Norway moves ahead on offshore farming development

Cecilie Myrseth

The Norwegian government says it will be assessing the potential environmental impact of fish farming on the three pilot areas it has identified as suitable for offshore aquaculture.

Last year the government named three possible locations, but now it wants to see if they are suitable for salmon farming.

The Ministry of Trade, Industry and Fisheries says it wants to find out more about the possible environmental impact of such a development on the locations which are known as “Norskerenna sør”, “Frøyabanken nord” and “Trænabanken”

Developing offshore is also seen as a way of reducing the impact on coastal locations. A number of Norwegian fish farming companies, including SalMar Aker Ocean, already have long term plans for developing offshore fish farming.

Fisheries and Oceans Minister Cecilie Myrseth (pictured) said a thorough analysis was important, particularly regarding the environment, fish welfare and the relationship between aquaculture and other marine industries.
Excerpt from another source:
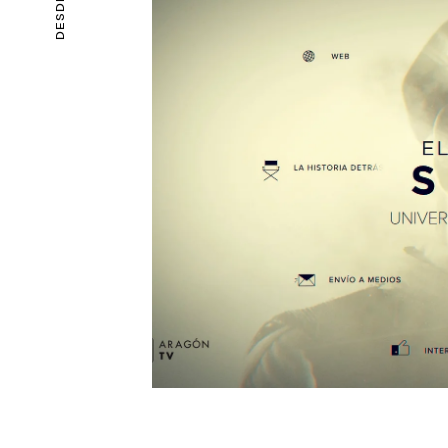
DESDE 2015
She added: “This is a new milestone in the government’s work to establish aquaculture at sea which we think will be of great importance for future value creation for the Norwegian industry.”
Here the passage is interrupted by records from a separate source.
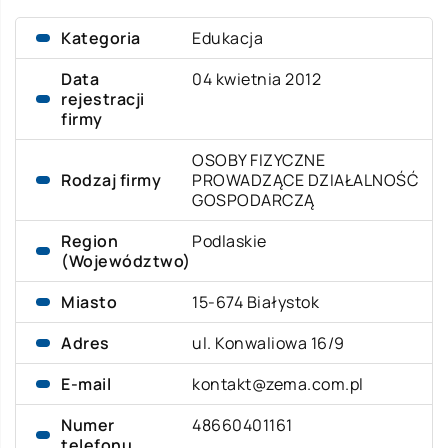
Kategoria
Edukacja
Data
04 kwietnia 2012
rejestracji
firmy
OSOBY FIZYCZNE
Rodzaj firmy
PROWADZĄCE DZIAŁALNOŚĆ
GOSPODARCZĄ
Region
Podlaskie
(Województwo)
Miasto
15-674 Białystok
Adres
ul. Konwaliowa 16/9
E-mail
kontakt@zema.com.pl
Numer
48660401161
telefonu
The government says it wants to get an overview of the possible consequences of salmon, trout and rainbow trout aquaculture being established within these defined areas. The assessment is due to be completed by October this year.

The results of the assessment will be decisive for the authorities’ decisions about whether all or parts of an area are suitable for offshore aquaculture, and which parts of the area should be advertised first.